Rule of Reciprocity :

Reciprocity is one of the prison foundation for extradition withinside the absence of a treaty that is part of global ideas of pleasant cooperation among nations. Reciprocity, as a considerable requirement of extradition (whether or not primarily based totally on a treaty or not) arises with appreciate to numerous particular elements of the process.

Extradition of nationals :

In principle, any individual, whether or not he’s a countrywide of the soliciting for State, or of the asked State, or of a 3rd State, can be extradited. Many States, however, by no means extradite certainly considered one among their nationals to a overseas State Does it imply the perpetrator is going unpunished? The solution is negative. In one of these case the asked birthday birthday celebration has to provoke crook prosecution in opposition to one of these man or woman for the equal offence in keeping with its laws.

Political or Military Character :

A common desire of all nations to ensure that serious crimes go unpunished. The state of the territory in which the offender has taken refuge cannot simply prosecute or punish the offender due to technical miles of criminal law or lack of jurisdiction. Therefore, in order to close the net of fugitive criminals, international law applies the maxim “aut punier aut didere” (the offender must be punished by the country of refuge or handed over to a country that can punish him). (or surrender).

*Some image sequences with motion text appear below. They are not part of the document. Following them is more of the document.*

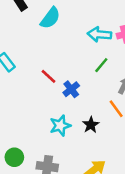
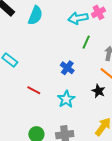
red line: (48, 76) -> (34, 90), moved
black star: (91, 125) -> (98, 91), moved

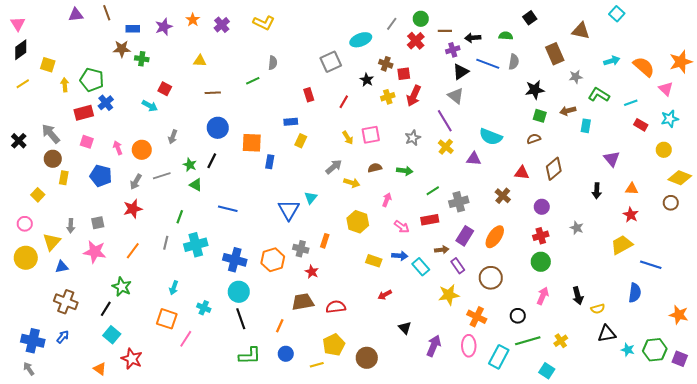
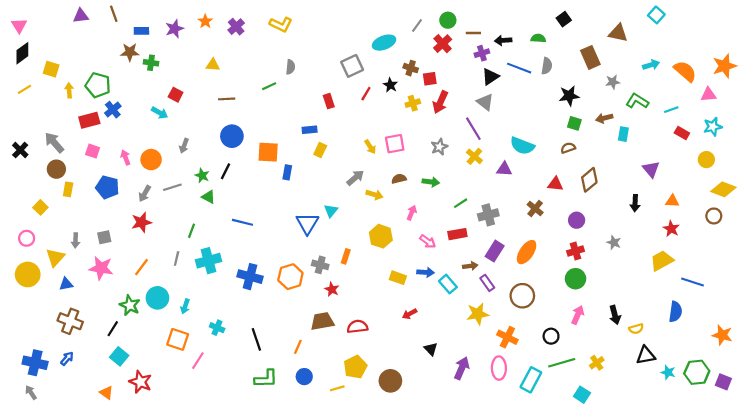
pink triangle: (666, 89) -> (708, 95), turned -49
red line: (344, 102) -> (366, 94), moved
cyan circle: (239, 292) -> (157, 298), moved

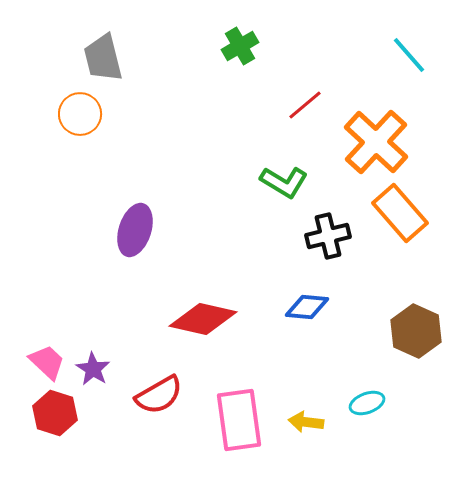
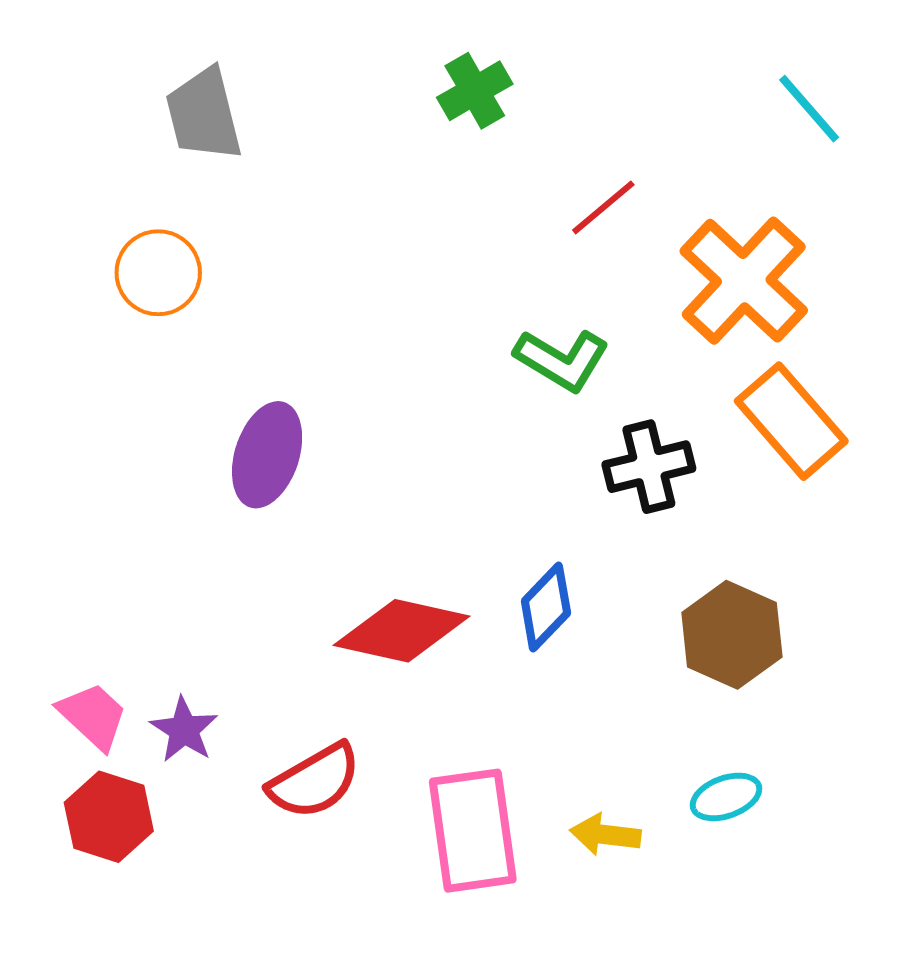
orange circle: (80, 114) -> (158, 273), moved
blue diamond: (307, 307) -> (546, 607), moved, turned -51
brown hexagon: (416, 331) -> (732, 635), moved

Therefore, the need for extradition arises for the following reasons. Criminals should be punished where they commit crimes

Importance of Extradition :

A common desire of all nations to ensure that serious crimes go unpunished. The state of the territory in which the offender has taken refuge cannot simply prosecute or punish the offender due to technical miles of criminal law or lack of jurisdiction. Therefore, in order to close the net of fugitive criminals, international law applies the maxim “aut punier aut didere” (the offender must be punished by the country of refuge or handed over to a country that can punish him). (or surrender). Therefore, the need for extradition arises for the following reasons. Criminals should be punished where they commit crimes

Daya Singh Lahoria vs. Union of India [(2001) 4 SCC 516], it was stated that a fugitive criminal brought in India under an extradition treaty can only be tried for the offense provided in the extradition decree and not for any other offense. The Criminal courts in India can not try such fugitives under any offense other than the one allowed for trial.

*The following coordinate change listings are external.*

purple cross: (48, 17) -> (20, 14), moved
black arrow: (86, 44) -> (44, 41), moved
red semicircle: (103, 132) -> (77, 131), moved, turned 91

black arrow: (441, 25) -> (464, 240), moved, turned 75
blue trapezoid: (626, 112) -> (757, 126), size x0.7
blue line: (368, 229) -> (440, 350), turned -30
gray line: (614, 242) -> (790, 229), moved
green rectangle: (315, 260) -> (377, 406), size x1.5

Vijaya Vittal Mallaya is an Indian businessman and politician who is the subject of Extradition. Indian government try to force his return from the United Kingdom to India to face the charges of financial crimes. As a treaty was signed between U.K and India in 1992 so India has made several extradition requests and only one has succeeded.

Conclusion

From the above discussion, we can conclude that there are many restrictions on handover. And attempts should be made to overcome such limitations. Because it is inevitable to punish the crimes committed in the administration. Extradition is now an important tool for ensuring law and justice. But the irregularities in its application among nations pose a threat to the principle of justice. However, it is essential to ensure a balance between extradition law and individual rights. Given the existing nature of human and individual rights, it is understandable that this area is still a work in progress, as the customary nature of this law makes balancing acts very difficult. In essence, this means that extradition must at least be consistent with respect for the individual’s fundamental human rights. In fact, any country must comply with extradition requests unless the refugee has compelling reasons to prevent extradition. It is no exaggeration to say that the existing international framework has certainly increased the effectiveness of law enforcement. However, as a caveat, ensuring the safety of individuals from the interests of the other country must be ensured to ensure that extradition is respectful and viable.